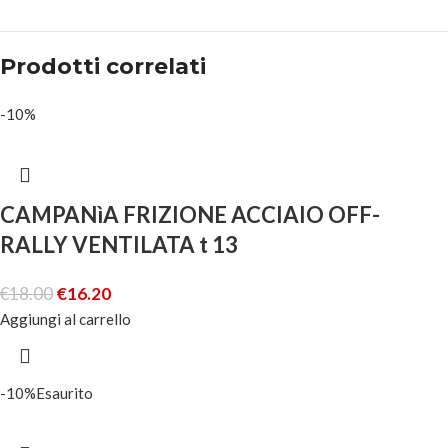
Prodotti correlati
-10%
CAMPANìA FRIZIONE ACCIAIO OFF-
RALLY VENTILATA t 13
€
18.00
€
16.20
Aggiungi al carrello
-10%
Esaurito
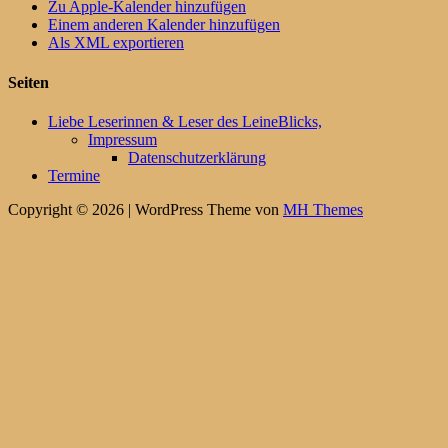
Zu Apple-Kalender hinzufügen
Einem anderen Kalender hinzufügen
Als XML exportieren
Seiten
Liebe Leserinnen & Leser des LeineBlicks,
Impressum
Datenschutzerklärung
Termine
Copyright © 2026 | WordPress Theme von
MH Themes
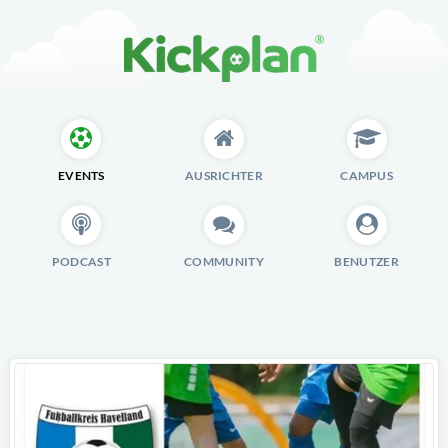
EVENTS
AUSRICHTER
CAMPUS
PODCAST
COMMUNITY
BENUTZER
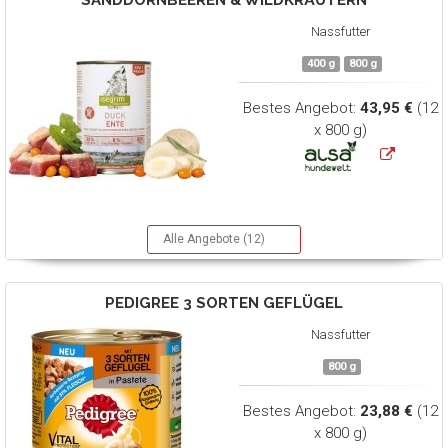
SANDDORNBEEREN & WILDKRÄUTERN
Nassfutter
400 g
800 g
Bestes Angebot:
43,95 €
(12
x 800 g)
Alle Angebote (12)
PEDIGREE
3 SORTEN GEFLÜGEL
Nassfutter
800 g
Bestes Angebot:
23,88 €
(12
x 800 g)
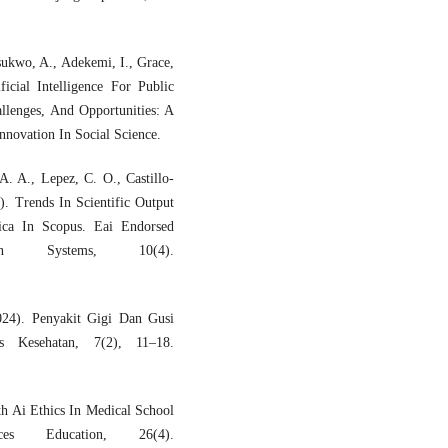
sukwo, A., Adekemi, I., Grace,
icial Intelligence For Public
allenges, And Opportunities: A
nnovation In Social Science.
A. A., Lepez, C. O., Castillo-
. Trends In Scientific Output
rica In Scopus. Eai Endorsed
ion Systems, 10(4).
024). Penyakit Gigi Dan Gusi
s Kesehatan, 7(2), 11–18.
h Ai Ethics In Medical School
es Education, 26(4).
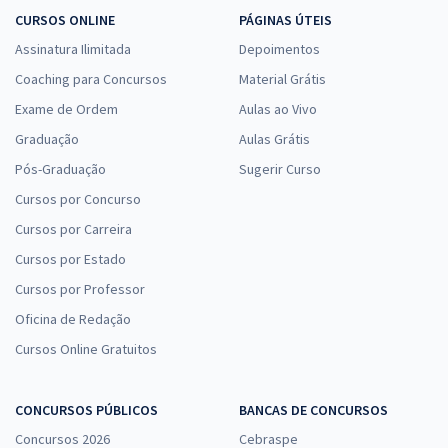
CURSOS ONLINE
PÁGINAS ÚTEIS
Assinatura Ilimitada
Depoimentos
Coaching para Concursos
Material Grátis
Exame de Ordem
Aulas ao Vivo
Graduação
Aulas Grátis
Pós-Graduação
Sugerir Curso
Cursos por Concurso
Cursos por Carreira
Cursos por Estado
Cursos por Professor
Oficina de Redação
Cursos Online Gratuitos
CONCURSOS PÚBLICOS
BANCAS DE CONCURSOS
Concursos 2026
Cebraspe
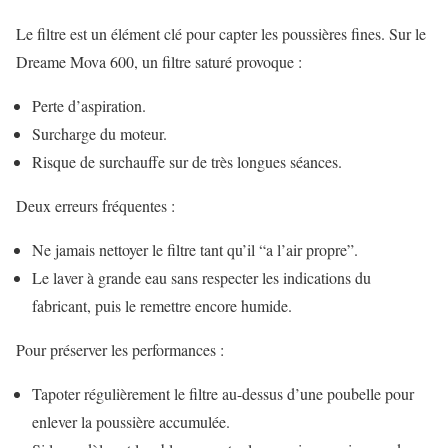
Le filtre est un élément clé pour capter les poussières fines. Sur le
Dreame Mova 600, un filtre saturé provoque :
Perte d’aspiration.
Surcharge du moteur.
Risque de surchauffe sur de très longues séances.
Deux erreurs fréquentes :
Ne jamais nettoyer le filtre tant qu’il “a l’air propre”.
Le laver à grande eau sans respecter les indications du
fabricant, puis le remettre encore humide.
Pour préserver les performances :
Tapoter régulièrement le filtre au-dessus d’une poubelle pour
enlever la poussière accumulée.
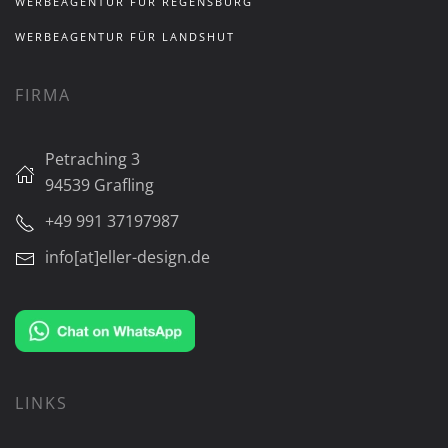
WERBEAGENTUR FÜR REGENSBURG
WERBEAGENTUR FÜR LANDSHUT
FIRMA
Petraching 3
94539 Grafling
+49 991 37197987
info[at]eller-design.de
LINKS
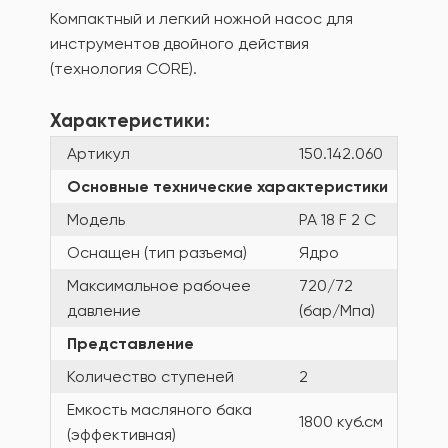
Компактный и легкий ножной насос для
инструментов двойного действия
(технология CORE).
Характеристики:
Артикул
150.142.060
Основные технические характеристики
Модель
PA 18 F 2 C
Оснащен (тип разъема)
Ядро
Максимальное рабочее
720/72
давление
(бар/Мпа)
Представление
Количество ступеней
2
Емкость масляного бака
1800 куб.см
(эффективная)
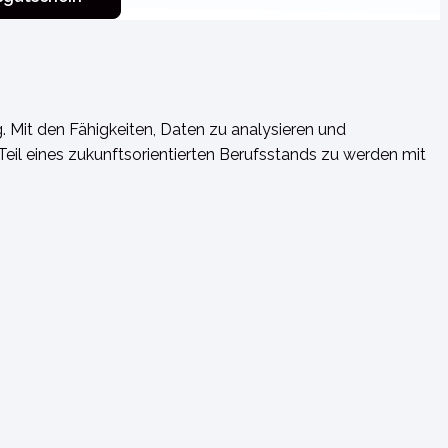
g. Mit den Fähigkeiten, Daten zu analysieren und
il eines zukunftsorientierten Berufsstands zu werden mit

===============

Directions for this task =
Verbatim transcription needed, from the opening line of the entries above through the line containing "ion Systems, 10(4)."; pictures do not belong in it.

Output =
Prodotti correlati
-10%
CAMPANìA FRIZIONE ACCIAIO OFF-
RALLY VENTILATA t 13
€
18.00
€
16.20
Aggiungi al carrello
-10%
Esaurito
Zu Apple-Kalender hinzufügen
Einem anderen Kalender hinzufügen
Als XML exportieren
Seiten
Liebe Leserinnen & Leser des LeineBlicks,
Impressum
Datenschutzerklärung
Termine
Copyright © 2026 | WordPress Theme von
MH Themes
EVENTS
AUSRICHTER
CAMPUS
PODCAST
COMMUNITY
BENUTZER
SANDDORNBEEREN & WILDKRÄUTERN
Nassfutter
400 g
800 g
Bestes Angebot:
43,95 €
(12
x 800 g)
Alle Angebote (12)
PEDIGREE
3 SORTEN GEFLÜGEL
Nassfutter
800 g
Bestes Angebot:
23,88 €
(12
x 800 g)
sukwo, A., Adekemi, I., Grace,
icial Intelligence For Public
allenges, And Opportunities: A
nnovation In Social Science.
A. A., Lepez, C. O., Castillo-
. Trends In Scientific Output
rica In Scopus. Eai Endorsed
ion Systems, 10(4).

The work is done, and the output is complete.